PROBLEM TO WORK ON — The goal here is an exact copy of the entries below, without their pictures.

DATA FOR PROCESSING —

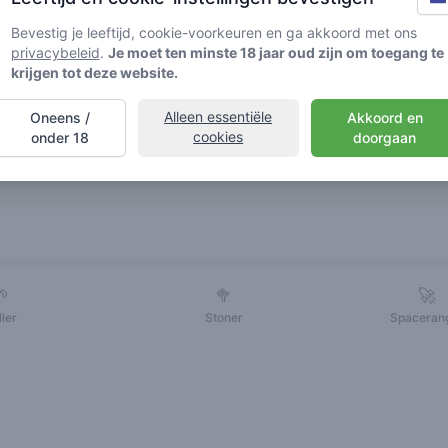
Bevestig je leeftijd, cookie-voorkeuren en ga akkoord met ons
privacybeleid
.
Je moet ten minste 18 jaar oud zijn om toegang te
krijgen tot deze website.
Alleen essentiële
Oneens /
Akkoord en
cookies
onder 18
doorgaan
Vrienden
🌱
🥦
🚀
ller
Stoner
Spaceran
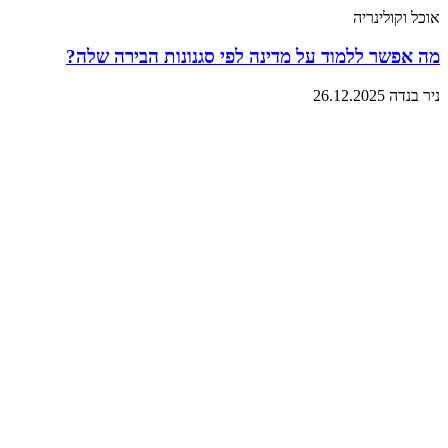
אוכל וקולינריה
מה אפשר ללמוד על מדינה לפי סגנונות הבירה שלה?
ניר בנדה
26.12.2025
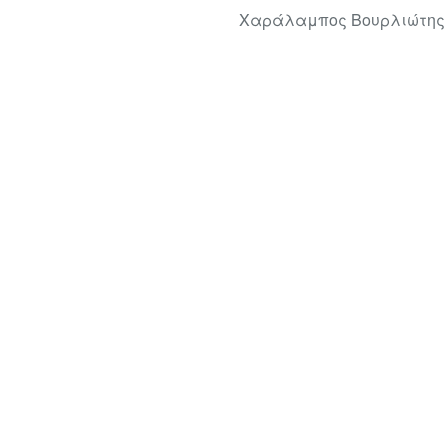
Χαράλαμπος Βουρλιώτης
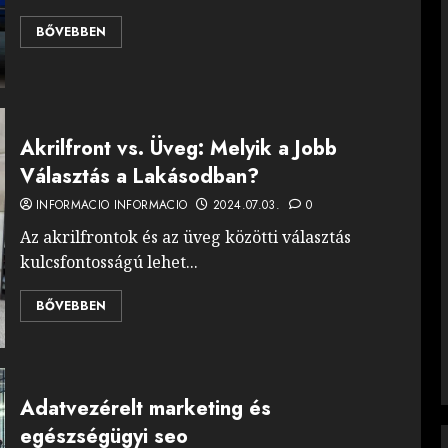
BŐVEBBEN
Akrilfront vs. Üveg: Melyik a Jobb
Választás a Lakásodban?
INFORMACIO INFORMACIO
2024.07.03.
0
Az akrilfrontok és az üveg közötti választás
kulcsfontosságú lehet...
BŐVEBBEN
Adatvezérelt marketing és
egészségügyi seo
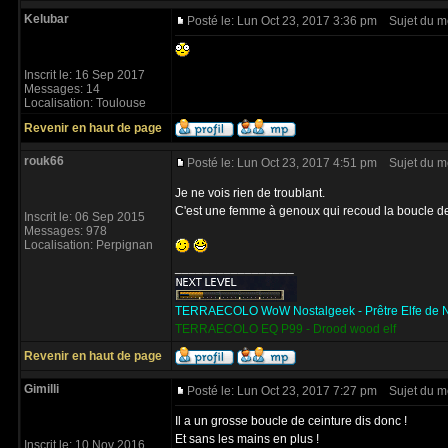
Kelubar
Posté le: Lun Oct 23, 2017 3:36 pm
Sujet du m
Inscrit le: 16 Sep 2017
Messages: 14
Localisation: Toulouse
Revenir en haut de page
rouk66
Posté le: Lun Oct 23, 2017 4:51 pm
Sujet du m
Je ne vois rien de troublant.
C'est une femme à genoux qui recoud la boucle de c
Inscrit le: 06 Sep 2015
Messages: 978
Localisation: Perpignan
_________________
TERRAECOLO WoW Nostalgeek - Prêtre Elfe de N
TERRAECOLO EQ P99 - Drood wood elf
Revenir en haut de page
Gimilli
Posté le: Lun Oct 23, 2017 7:27 pm
Sujet du m
Il a un grosse boucle de ceinture dis donc !
Et sans les mains en plus !
Inscrit le: 10 Nov 2016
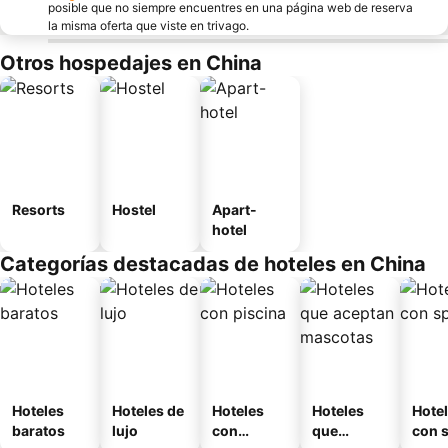
posible que no siempre encuentres en una página web de reserva
la misma oferta que viste en trivago.
Otros hospedajes en China
Resorts
Hostel
Apart-
hotel
Categorías destacadas de hoteles en China
Hoteles
Hoteles de
Hoteles
Hoteles
Hote
baratos
lujo
con
que
con 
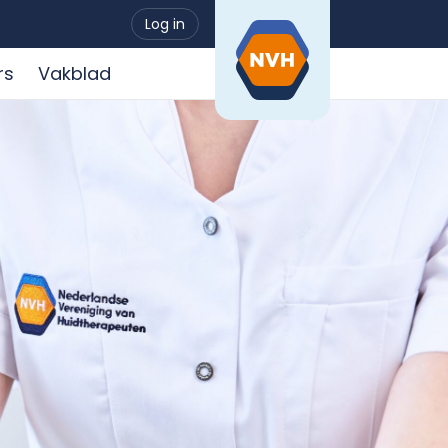
Log in
rs
Vakblad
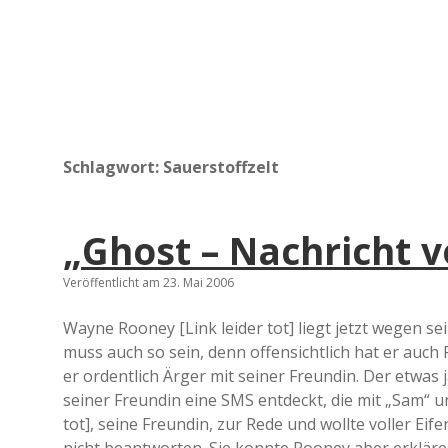
Schlagwort:
Sauerstoffzelt
„Ghost – Nachricht 
Veröffentlicht am 23. Mai 2006
Wayne Rooney [Link leider tot] liegt jetzt wegen s
muss auch so sein, denn offensichtlich hat er auch
er ordentlich Ärger mit seiner Freundin. Der etwas
seiner Freundin eine SMS entdeckt, die mit „Sam“ un
tot], seine Freundin, zur Rede und wollte voller Ei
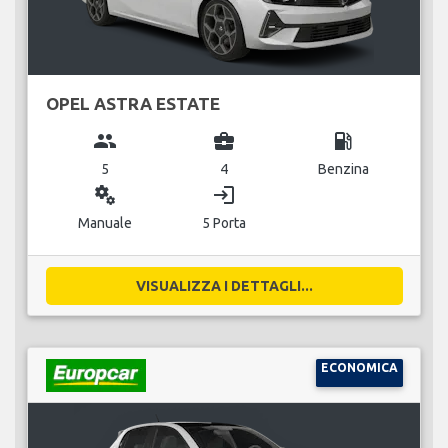
OPEL ASTRA ESTATE
group
business_center
local_gas_station
5
4
Benzina
miscellaneous_services
login
Manuale
5 Porta
VISUALIZZA I DETTAGLI...
ECONOMICA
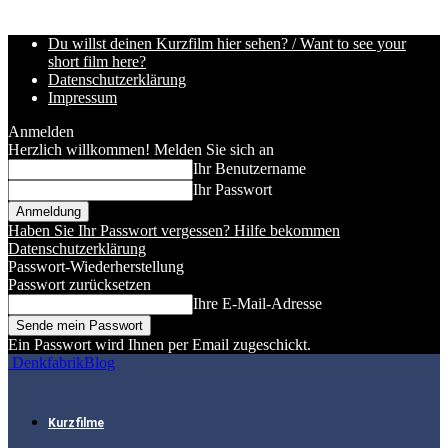
Du willst deinen Kurzfilm hier sehen? / Want to see your
short film here?
Datenschutzerklärung
Impressum
Anmelden
Herzlich willkommen! Melden Sie sich an
Ihr Benutzername
Ihr Passwort
Haben Sie Ihr Passwort vergessen? Hilfe bekommen
Datenschutzerklärung
Passwort-Wiederherstellung
Passwort zurücksetzen
Ihre E-Mail-Adresse
Ein Passwort wird Ihnen per Email zugeschickt.
DenkfabrikBlog
Kurzfilme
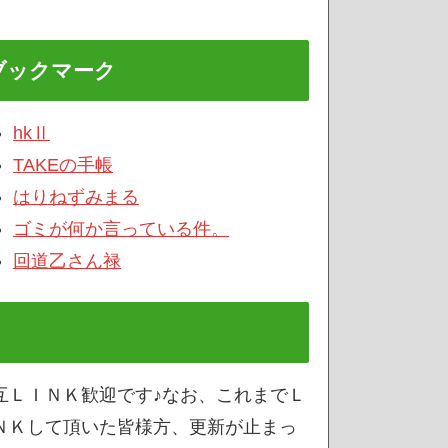
ブックマーク
hkⅡ
TAKEの手帳
はりねずみまる
ゴミが何か言っている件。
回道乙さん禄
互ＬＩＮＫ歓迎です♪なお、これまでＬ
ＮＫして頂いた皆様方、更新が止まっ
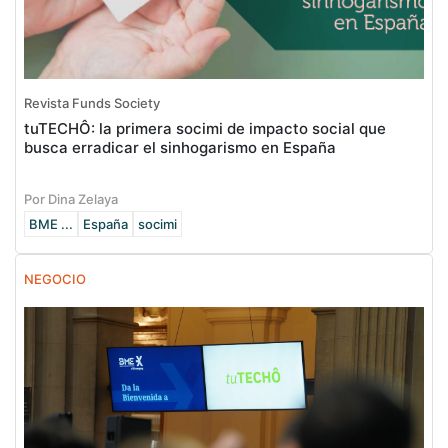
Revista Funds Society
tuTECHÔ: la primera socimi de impacto social que
busca erradicar el sinhogarismo en España
Por Dina Zelaya
BME ...
España
socimi
NEGOCIO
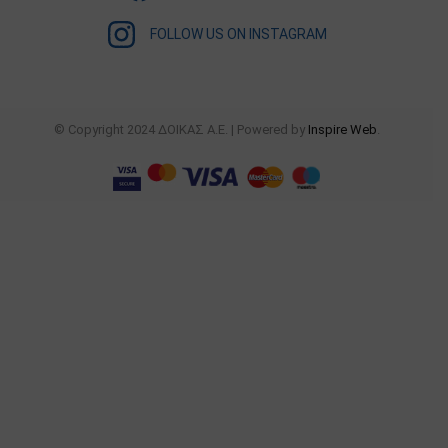
FOLLOW US ON INSTAGRAM
© Copyright 2024 ΔΟΙΚΑΣ Α.Ε. | Powered by
Inspire Web
.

ANSWER FOR THE TASK —
Bevestig je leeftijd, cookie-voorkeuren en ga akkoord met ons
privacybeleid
.
Je moet ten minste 18 jaar oud zijn om toegang te
krijgen tot deze website.
Alleen essentiële
Oneens /
Akkoord en
cookies
onder 18
doorgaan
Vrienden
🌱
🥦
🚀
ller
Stoner
Spaceran
אוכל וקולינריה
מה אפשר ללמוד על מדינה לפי סגנונות הבירה שלה?
ניר בנדה
26.12.2025
Χαράλαμπος Βουρλιώτης
BŐVEBBEN
Akrilfront vs. Üveg: Melyik a Jobb
Választás a Lakásodban?
INFORMACIO INFORMACIO
2024.07.03.
0
Az akrilfrontok és az üveg közötti választás
kulcsfontosságú lehet...
BŐVEBBEN
Adatvezérelt marketing és
egészségügyi seo
Kelubar
Posté le: Lun Oct 23, 2017 3:36 pm
Sujet du m
Inscrit le: 16 Sep 2017
Messages: 14
Localisation: Toulouse
Revenir en haut de page
rouk66
Posté le: Lun Oct 23, 2017 4:51 pm
Sujet du m
Je ne vois rien de troublant.
C'est une femme à genoux qui recoud la boucle de c
Inscrit le: 06 Sep 2015
Messages: 978
Localisation: Perpignan
_________________
TERRAECOLO WoW Nostalgeek - Prêtre Elfe de N
TERRAECOLO EQ P99 - Drood wood elf
Revenir en haut de page
Gimilli
Posté le: Lun Oct 23, 2017 7:27 pm
Sujet du m
Il a un grosse boucle de ceinture dis donc !
Et sans les mains en plus !
Inscrit le: 10 Nov 2016
posible que no siempre encuentres en una página web de reserva
la misma oferta que viste en trivago.
Otros hospedajes en China
Resorts
Hostel
Apart-
hotel
Categorías destacadas de hoteles en China
Hoteles
Hoteles de
Hoteles
Hoteles
Hote
baratos
lujo
con
que
con 
Log in
rs
Vakblad
Schlagwort:
Sauerstoffzelt
„Ghost – Nachricht 
Veröffentlicht am 23. Mai 2006
Wayne Rooney [Link leider tot] liegt jetzt wegen s
muss auch so sein, denn offensichtlich hat er auch
er ordentlich Ärger mit seiner Freundin. Der etwas
seiner Freundin eine SMS entdeckt, die mit „Sam“ un
tot], seine Freundin, zur Rede und wollte voller Ei
OPEL ASTRA ESTATE
group
business_center
local_gas_station
5
4
Benzina
miscellaneous_services
login
Manuale
5 Porta
VISUALIZZA I DETTAGLI...
ECONOMICA
Du willst deinen Kurzfilm hier sehen? / Want to see your
short film here?
Datenschutzerklärung
Impressum
Anmelden
Herzlich willkommen! Melden Sie sich an
Ihr Benutzername
Ihr Passwort
Haben Sie Ihr Passwort vergessen? Hilfe bekommen
Datenschutzerklärung
Passwort-Wiederherstellung
Passwort zurücksetzen
Ihre E-Mail-Adresse
Ein Passwort wird Ihnen per Email zugeschickt.
DenkfabrikBlog
Kurzfilme
ブックマーク
hkⅡ
TAKEの手帳
はりねずみまる
ゴミが何か言っている件。
回道乙さん禄
互ＬＩＮＫ歓迎です♪なお、これまでＬ
ＮＫして頂いた皆様方、更新が止まっ
Revista Funds Society
tuTECHÔ: la primera socimi de impacto social que
busca erradicar el sinhogarismo en España
Por Dina Zelaya
BME ...
España
socimi
NEGOCIO
FOLLOW US ON INSTAGRAM
© Copyright 2024 ΔΟΙΚΑΣ Α.Ε. | Powered by
Inspire Web
.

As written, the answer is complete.